The purpose of this document is to compare by visual means the situation of crime and some possible correlations between variables related to crime in two American cities, San Francisco, Ca and Seattle, Wa.
We will show that Seattle is a ‘hotter’ city than San Francisco, both in terms of Temperatures and Crime. We will also show that it is not immediately evident that crime incidents are somewhat correlated with Temperatures (at least during the summer of 2014).
According to the FBI, index crime in the United States includes violent crime and property crime. Violent crime consists of four criminal offenses: murder and non-negligent manslaughter, forcible rape, robbery, and aggravated assault; property crime consists of burglary, larceny, motor vehicle theft, and arson.

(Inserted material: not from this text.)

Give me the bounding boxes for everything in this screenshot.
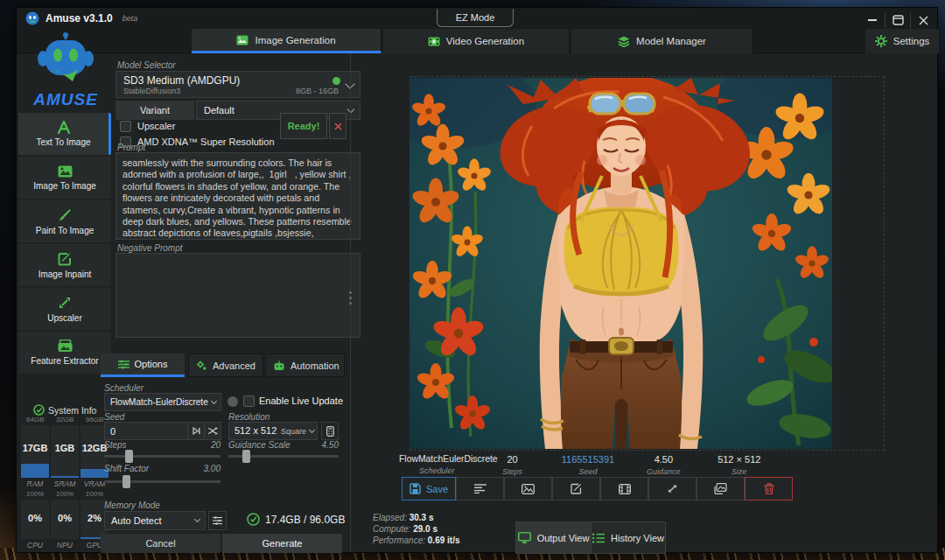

Inspecting the available datasets, we note that both Police Departments use different Offense categories in their reports. There are 34 different crime categories in the San Francisco dataset, while the one from Seattle includes 48 categories.
If we want to compare statistics related to different categories of crime for both cities,we need to establish first a common definition for the different kind of law offenses.
A common ground for classifying criminal activities can be found in the FBI Uniform Crime Reporting program. The program was conceived in 1929 by the International Association of Chiefs of Police to meet the need for reliable uniform crime statistics for the nation and it is now in charge of the FBI.
Each UCR offense belongs to one of three categories: Crimes Against Persons, Crimes Against Property, and Crimes Against Society.
We load the UCR Crime categoriess from the FBI UCR Web site
| Offense | Type |
|---|---|
| ASSAULT | Person |
| HOMICIDE | Person |
| KIDNAPPING/ABDUCTION | Person |
| SEX , FORCIBLE | Person |
| SEX , NONFORCIBLE | Person |
| ARSON | Property |
| BRIBERY | Property |
| BURGLARY/BREAKING & ENTERING | Property |
| COUNTERFEITING/FORGERY | Property |
| DESTRUCTION/DAMAGE/VANDALISM OF PROPERTY | Property |
| EMBEZZLEMENT | Property |
| EXTORTION/BLACKMAIL | Property |
| FRAUD | Property |
| LARCENY/THEFT | Property |
| MOTOR VEHICLE THEFT | Property |
| STOLEN PROPERTY | Property |
| ROBBERY | Property |
| BAD CHECKS | Property |
| DRUG/NARCOTIC | Society |
| GAMBLING | Society |
| PORNOGRAPHY/OBSCENE MATERIAL | Society |
| WEAPON LAW VIOLATIONS | Society |
| CURFEW/LOITERING/VAGRANCY | Society |
| DISORDERLY CONDUCT | Society |
| DRIVING UNDER THE INFLUENCE | Society |
| DRUNKENNESS | Society |
| FAMILY , NONVIOLENT | Society |
| LIQUOR LAW VIOLATIONS | Society |
| PEEPING TOM | Society |
| TRESPASS OF REAL PROPERTY | Society |
| RUNAWAY | Not a Crime |
| NOT A CRIME | Not a Crime |
| PROSTITUTION | Society |
Crimes Against Persons, e.g., murder, rape, and assault, are those whose victims are always individuals. The object of Crimes Against Property, e.g., robbery, bribery, and burglary, is to obtain money, property, or some other benefit. Crimes Against Society, e.g., gambling, prostitution, and drug violations, represent society’s prohibition against engaging in certain types of activity; they are typically victimless crimes in which property is not the object.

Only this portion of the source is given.